**PROVIDED ENTRIES**
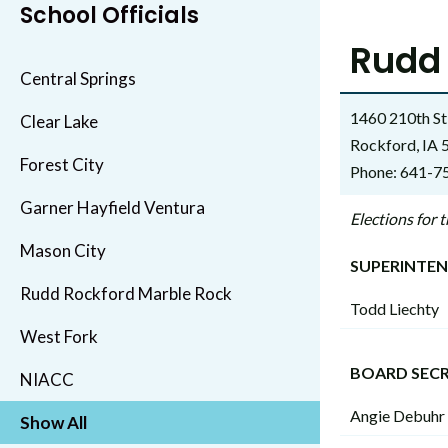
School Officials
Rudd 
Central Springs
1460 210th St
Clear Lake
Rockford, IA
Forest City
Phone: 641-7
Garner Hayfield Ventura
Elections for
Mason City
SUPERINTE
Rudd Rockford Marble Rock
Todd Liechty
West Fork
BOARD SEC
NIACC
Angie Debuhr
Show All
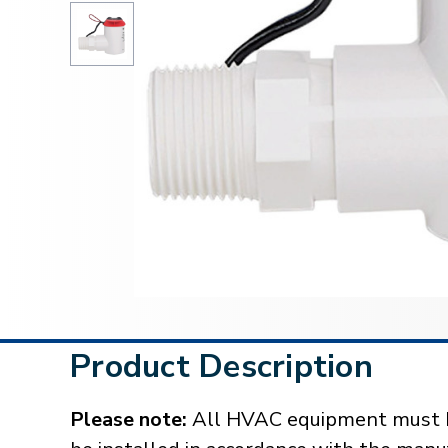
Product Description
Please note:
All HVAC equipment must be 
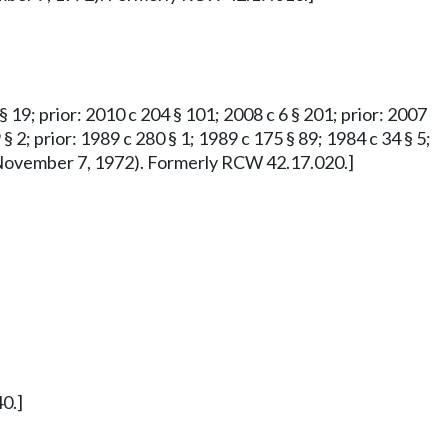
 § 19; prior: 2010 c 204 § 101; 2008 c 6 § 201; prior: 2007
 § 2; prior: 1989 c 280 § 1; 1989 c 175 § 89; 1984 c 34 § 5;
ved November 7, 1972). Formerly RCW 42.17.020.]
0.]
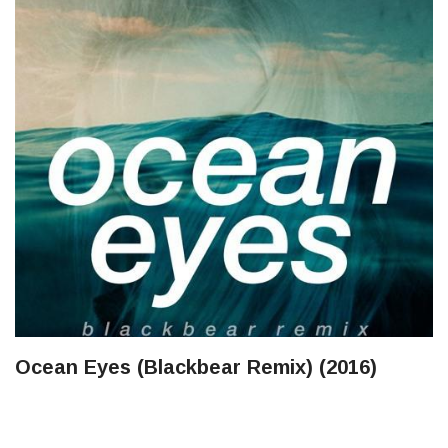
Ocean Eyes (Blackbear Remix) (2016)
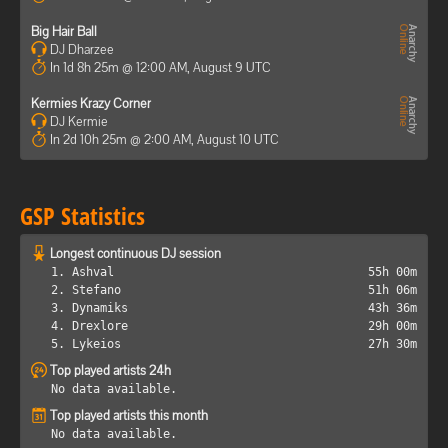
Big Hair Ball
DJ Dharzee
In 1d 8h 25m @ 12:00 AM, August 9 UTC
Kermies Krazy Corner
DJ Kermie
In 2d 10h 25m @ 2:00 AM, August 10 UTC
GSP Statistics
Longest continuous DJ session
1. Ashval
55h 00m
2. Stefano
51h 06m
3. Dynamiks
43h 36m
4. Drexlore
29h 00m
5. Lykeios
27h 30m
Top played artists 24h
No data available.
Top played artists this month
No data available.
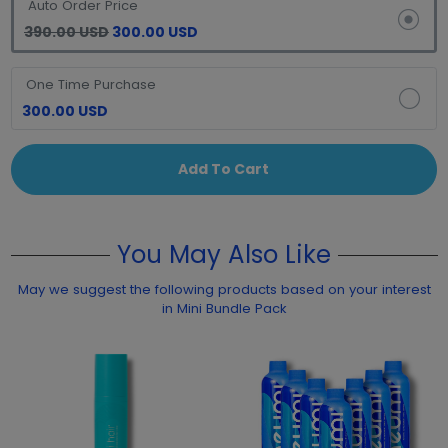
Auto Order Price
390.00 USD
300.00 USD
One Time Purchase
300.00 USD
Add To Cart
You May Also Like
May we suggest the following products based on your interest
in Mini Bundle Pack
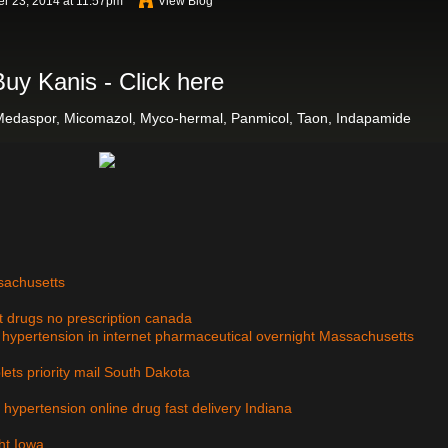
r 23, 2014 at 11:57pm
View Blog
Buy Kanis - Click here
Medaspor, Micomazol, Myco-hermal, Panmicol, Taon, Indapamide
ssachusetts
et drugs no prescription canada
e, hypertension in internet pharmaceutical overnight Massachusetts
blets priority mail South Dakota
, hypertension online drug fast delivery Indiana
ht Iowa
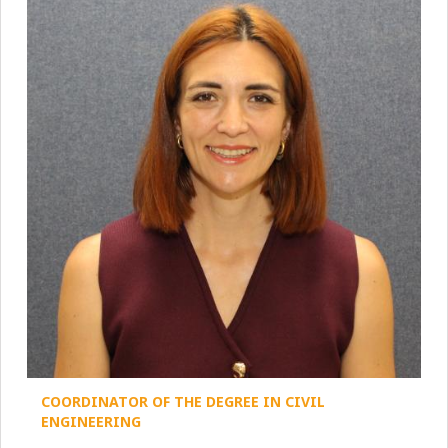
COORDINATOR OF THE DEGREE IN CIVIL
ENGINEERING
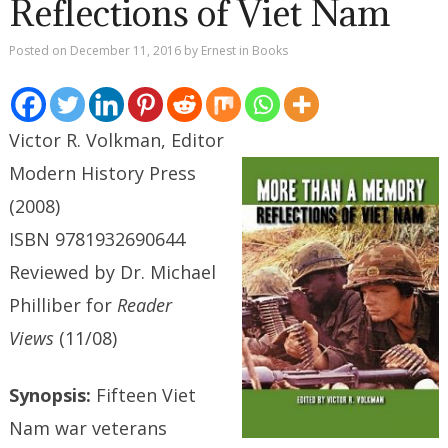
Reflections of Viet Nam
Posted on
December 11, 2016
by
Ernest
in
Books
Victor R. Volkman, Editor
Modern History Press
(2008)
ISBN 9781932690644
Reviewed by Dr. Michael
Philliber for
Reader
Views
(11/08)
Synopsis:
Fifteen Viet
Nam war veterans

**TASK REQUIREMENTS**
Transcribe the lines above exactly, beginning at the one with "Longest continuous DJ session" and ending at the one with "You May Also Like". Include both; exclude the pictures.

**OUTPUT OF THE EXERCISE**
Longest continuous DJ session
1. Ashval
55h 00m
2. Stefano
51h 06m
3. Dynamiks
43h 36m
4. Drexlore
29h 00m
5. Lykeios
27h 30m
Top played artists 24h
No data available.
Top played artists this month
No data available.
Auto Order Price
390.00 USD
300.00 USD
One Time Purchase
300.00 USD
Add To Cart
You May Also Like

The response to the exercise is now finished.